Competere vuol dire innovare

Quando le crisi perdurano e la pesantezza aumenta, per le imprese come per il lavoro, non è raro ascoltare ricette semplificatrici che dovrebbero risolvere, come un tocco di  bacchetta magica, un bel po’ di problemi. Una di queste è la fuoriuscita (dell’Italia) dall’euro e il ritorno alla lira, pesantemente svalutata (per restare in tema, chiediamoci anche, come mai in America nessuno Stato chiede di abbandonare il dollaro). La svalutazione, ce lo ricordiamo, era molto utilizzata prima dell’introduzione dell’euro e serviva ad abbassare il prezzo dei nostri prodotti  quando venivano acquistati con le altre monete. Semplificando, il sistema funziona così: se per comprare, per esempio in  America, un euro di merce nazionale adesso ci vuole circa un dollaro e trenta centesimi, potendo svalutare, portando magari il cambio dello stesso euro a novanta centesimi di dollaro, al consumatore americano lo stesso bene o servizio costerà di meno, quindi ne comprerà di più. Un po’ è vero,  ma questo ragionamento contiene almeno due limiti: a. bisogna avere dei prodotti o servizi da vendere e che gli altri siano disposti a comprare; b. una competizione basata soprattutto sul prezzo, in una economia globale, troverà sempre qualcuno (un paese emergente dove i salari sono bassi, ecc.)  disposto ad offrirli per meno. Non è quindi, la competizione che punta quasi esclusivamente sul prezzo,  molto lungimirante, senza considerare  il rischio di essere perfino autodistruttiva.  Gli imprenditori più avveduti lo sanno, infatti si tengono ben lontani dall’ intraprendere guerre dei prezzi e preferiscono puntare di più sull’innovazione e la creatività.

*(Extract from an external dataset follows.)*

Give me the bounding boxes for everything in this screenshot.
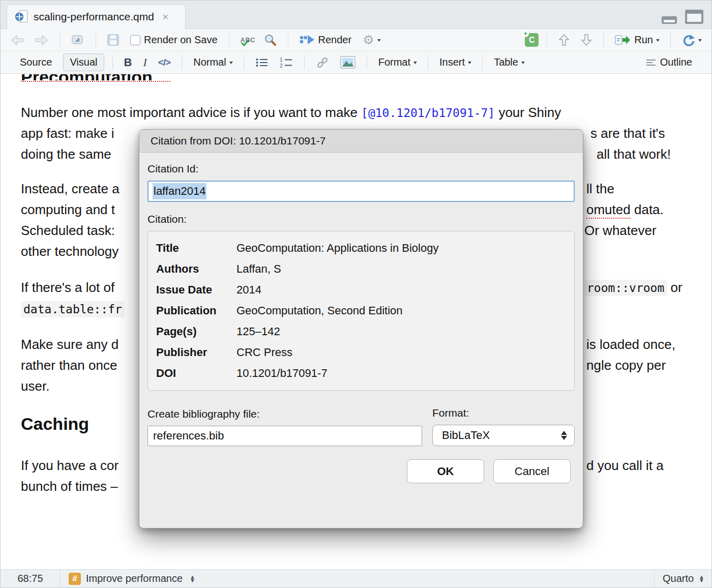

Tanto è così che in un recente incontro, un imprenditore che punta molto all’esportazione, senza mai fare menzione del fattore euro come ostacolo, giustamente  sottolineava che la Germania esporta molto non perché i suoi prodotti costano meno,  bensì perché ritenuti affidabili e di qualità.  E per i quali chiede un giusto prezzo, che i compratori di tutto il mondo  sono disposti a pagare.

L’innovazione, che vuol dire ricerca, collaborazione con le Università, creatività, design, impiego di alte professionalità, formazione del personale, giuste remunerazioni, anticipazione delle future domande ancora inespresse  (chi avrebbe domandato  un computer, un iPad o un iPhone prima della loro presentazione al pubblico, che evidentemente lo stava “attendendo” visto il successo ottenuto e non certo a basso prezzo), qualità, affidabilità, servizi di accompagnamento, sono i veri fattori della competitività.

Un recente studio sulla manifattura inglese (The Government Office of Science, The Future of Manufacturing, 2013)  è arrivato alla conclusione che il quaranta per cento del valore finale dei suoi prodotti in realtà sono servizi incorporati (erano il 24 per cento nel 2007, cioè prima dello scoppio della crisi), quando in Norvegia, Finlandia e USA hanno già oltrepassato la soglia del cinquanta per cento.  Nello stesso studio, dopo avere elencato le cinque tecnologie pervasive che influenzeranno, secondo gli autori, il prossimo futuro della manifattura (ICT, sensori, nuovi materiali, biotecnologie e tecnologie verdi),  si sostiene anche che i consumatori sono disponibili a pagare fino al dieci per cento in più per avere prodotti sempre più personalizzati.

Queste imprese, capaci di accettare le sfide del futuro e di competere sui mercati di tutto il mondo, compreso la Germania, esistono anche in provincia di Rimini. Eccellenze, soprattutto manifatturiere, spesso nascoste e un po’ dimenticate, ma che stanno svolgendo una funzione di guida e di tenuta del tessuto produttivo locale fondamentale.   Il loro lavoro andrebbe compreso prima e sostenuto poi, con una vicinanza che tuttora manca da parte delle Istituzioni, ma spesso anche da parte delle stesse Associazioni delegate a rappresentarle.